Book Reviews/Discussions

The Only Woman in the Room by Marie Benedict

I was really looking forward to reading this book.  I love classic Hollywood movies and I had seen movies with Hedy Lamarr when none of my friends even knew who she was.  I was further thrilled several years ago, when I found out she was also an inventor. It was so cool! So, I thought the story would be great…sadly, Benedict took a fantastic story and made it into a bland dime a dozen romance novel. Ugh, ugh, ugh.

The writing was flat, the characters were dull, even Hedy, and the prose was laced with anachronisms.  If you are going to write historical fiction PLEASE do your research. I did not keep an exhaustive list, but the term “pimped out” was used, which would not have been used that way in the 1930s. 
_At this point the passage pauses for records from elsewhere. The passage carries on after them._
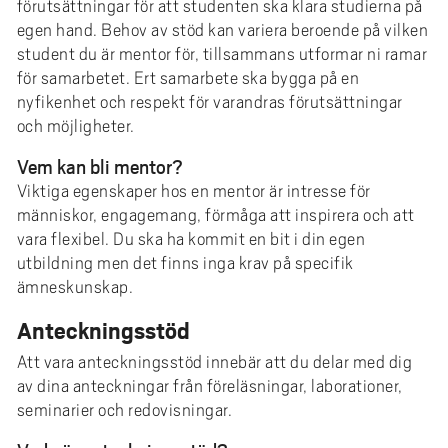
förutsättningar för att studenten ska klara studierna på
egen hand. Behov av stöd kan variera beroende på vilken
student du är mentor för, tillsammans utformar ni ramar
för samarbetet. Ert samarbete ska bygga på en
nyfikenhet och respekt för varandras förutsättningar
och möjligheter.
Vem kan bli mentor?
Viktiga egenskaper hos en mentor är intresse för
människor, engagemang, förmåga att inspirera och att
vara flexibel. Du ska ha kommit en bit i din egen
utbildning men det finns inga krav på specifik
ämneskunskap.
Anteckningsstöd
Att vara anteckningsstöd innebär att du delar med dig
av dina anteckningar från föreläsningar, laborationer,
seminarier och redovisningar.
We still managed to have a good discussion for our book club, but mostly because we discussed the real Hedy Lamarr, not the book. It is not actively bad, but it just wasn’t very good, and I would think that when one has source material as rich as Hedy Lamarr, Austria in the 1930s, Hollywood, and revolutionary communications technology, one could do better. The narrative was extremely limited by the author’s choice of first person point of view.  I think that was probably the most damaging mistake beyond the obvious lack of research for the dialogue. The use of so called symbolism was too heavy handed and ineffective. If the symbols are too overt, they lose meaning. I wish her editor had been more active and helped her to make better choices in her writing. I have also read Carnegie’s Maid by the same author and found it disappointing as well. I will not be reading future books by this author unless she ups her game significantly. I appreciate her desire to bring women’s stories to readers, but I would like to see the stories told with more skill and care.

If your book club chooses this one, here are some questions that might be of use to you:

  1. What did you think of Mrs. Kiesler’s explanation to Hedy about why she had been distant toward her?  Do you think it was believable? Why or why not? 
  2. Given the choices Hedy had, what do you think of the decisions she made: to marry Fritz? To escape? 
  3. Hedy was very brave in her escape from Austria, what aspect of her journey would you have liked to know more about in the book?
  4. Do you think the first person POV was effective in this novel?  Why or why not?
  5. What do you think about Fritz’s theory about money and power? How did that work out for him? 
  6. Did you think the “symbolism” of masks was effectively used in the novel? Why or why not?